The 'Cached' part is good -- the bigger this is, the better Windows will run overall, because the more data will be in memory. As soon as a program asks for more memory than is free however, the cache shrinks automatically. This is normal behavior. Zero free looks a little strange though. I do not have Vista or Win7, but it looks like a larger pagefile may help.
"To deny our impulses... foolish; to revel in them, chaos." MCJ 2003.08

dedndave

there are several schools of thought about memory management and disk caches
(the two are very similar, as well as closely related)
each school of thought varies slightly in details
they are best viewed in flow-chart form, generally
to discover the precise school of thought selected by the MS programmers when they write the OS would be a real neat trick
in fact, they probably consider it "proprietary information" (basically because they would have difficulty fully describing it)
i remember seeing one memory manager described (this was about 1981, so the details have likely been much improved upon)
it was described in terms of a bartering system and a fisherman taking his catch to market
it talked about fish getting smelly and the wife not liking the smell (she shouldn't have married a fisherman) - lol
my point is that, for every programmer that touches the OS code, there is a slightly different
interpretation of what a memory manager or disk cache should do and how it should do it

as i understand it, programs are cached quite differently than data (a different management flow chart)
for larger programs, the program file itself may not be cached at all, rather, the location of all it's pieces on the drive is saved (indexed)
for other (data) files, it is more likely that the data is cached
the managers cache program files and data files differently for different sizes

the OS gives you a few controls over cache sizes, etc, but do not give you much control over the flow charts
likewise, they give you very simplified metering of perfomance
to be honest, if they gave you more controls (knobs), it would be difficult to understand or alter the settings
it would be equally as difficult to measure the performance advantages acquired from these settings
this is exasorbated by the fact that any given user operates the computer quite differently from another
many generalizations are made about the users' actions during a given session
if you are trying to optimize performance of the OS, there is only so much you can do

MichaelW

This quick and dirty test running under Windows 2000 seems to indicate that at least three sections are cached when the first section is accessed.

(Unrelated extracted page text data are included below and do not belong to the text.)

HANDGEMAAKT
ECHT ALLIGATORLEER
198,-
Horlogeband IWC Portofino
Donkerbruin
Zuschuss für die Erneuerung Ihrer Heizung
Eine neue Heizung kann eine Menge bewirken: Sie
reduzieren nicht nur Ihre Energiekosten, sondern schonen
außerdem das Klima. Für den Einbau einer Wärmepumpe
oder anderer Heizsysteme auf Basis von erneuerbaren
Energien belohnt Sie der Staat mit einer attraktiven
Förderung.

; «««««««««««««««««««««««««««««««««««««««««««««««««««««««««««««««««««««««««
    include \masm32\include\masm32rt.inc
    include \masm32\macros\timers.asm
; «««««««««««««««««««««««««««««««««««««««««««««««««««««««««««««««««««««««««
    .data
      buff db 40000h dup(0)
    .code
; «««««««««««««««««««««««««««««««««««««««««««««««««««««««««««««««««««««««««
start:
; «««««««««««««««««««««««««««««««««««««««««««««««««««««««««««««««««««««««««
    mov esi, fopen("\masm32\include\windows.inc")

    invoke Sleep, 5000

    REPEAT 3

      timer_begin 1, HIGH_PRIORITY_CLASS
        mov eax, fread( esi, ADDR buff, 40000h )
      timer_end
      print ustr$(eax),","

      timer_begin 1, HIGH_PRIORITY_CLASS
        mov eax, fread( esi, ADDR buff, 40000h )
      timer_end
      print ustr$(eax),","

      timer_begin 1, HIGH_PRIORITY_CLASS
        mov eax, fread( esi, ADDR buff, 40000h )
      timer_end
      print ustr$(eax),13,10

      mov eax, fseek( esi, 0, BEGIN )

    ENDM

    fclose esi

    inkey "Press any key to exit..."
    exit
; «««««««««««««««««««««««««««««««««««««««««««««««««««««««««««««««««««««««««
end start


The first time I run it after building it I typically get:

10,2,2
1,1,2
1,1,1


And if I run it again:

3,2,2
2,1,1
1,1,1


I'm guessing that the build process works the disk and cache hard enough to effectively clear windows.inc from the cache (my system cache typically occupies ~256MB).
eschew obfuscation

redskull

My understanding is that it will map a file in 256K chunks, depending on what is accessed; So, for example, if you were to open a 10 Meg file and read through it from top to bottom, it would initially map only the first 256K; as soon as you read into byte 257K, it will load up the second chunk into another view, and so on.  If you pulled up another file but started searching in the middle, it would only load the middle 256K chunk.  So, yes everything is done automatically, and no, it doesn't depend on PE specifications; just simply byte offsets within the file.

-r
Strange women, lying in ponds, distributing swords, is no basis for a system of government

Mark Jones

So pretty much, to force (any) file to be completely cached, perform a full read (or one byte every 256k.) Interesting, perhaps there is some I/O savings to be had in the latter, thanks. :bg
"To deny our impulses... foolish; to revel in them, chaos." MCJ 2003.08

redskull

There's also "Intelligent Read Ahead", which will try to determine a pattern; if you read page 10 and then page 11, it will automatically load 12 in anticipation, so it's always best to to read in one direction (up or down).  This behavior depends on the flags you pass during CreateFile().  Also, though I have no proof to back up this claim, I think Windows will "fill up" empty memory with whatever it wants, based on your access patterns; e.g., if you use a web browser every single day, and you are only using 500M of physical ram out of 3G, then it will cache the web brower program and libraries 'just in case'.  But again, that depends on how much free RAM you have when you run the program.  Depending on 'how important' everything else is, it might uncache the first few blocks of your file as your reading in the last few.  I have to assume that any active program will be put completly in the cache (if possible), on the basis that it would create the biggest visible performance gain.

-r
Strange women, lying in ponds, distributing swords, is no basis for a system of government

dedndave

I think if you want the manager to behave "unnaturally", you have to access the file of interest "unnaturally".
If you want a specific file to stay in cache, access it every so often, without need.
Try to access different sections of the file.
The frequency and size of your accesses will cause the manager to elevate its' "importance".

Mark Jones

On a side note, the Lib Search Tool creates a list of valid filenames in a buffer upon startup, then once a search is initiated, loads each file from the list into RAM and searches it. Because of this, the first search takes considerably longer than subsequent searches, as each file must be sequentially read from disk. Once the data is cached however, it is quite fast.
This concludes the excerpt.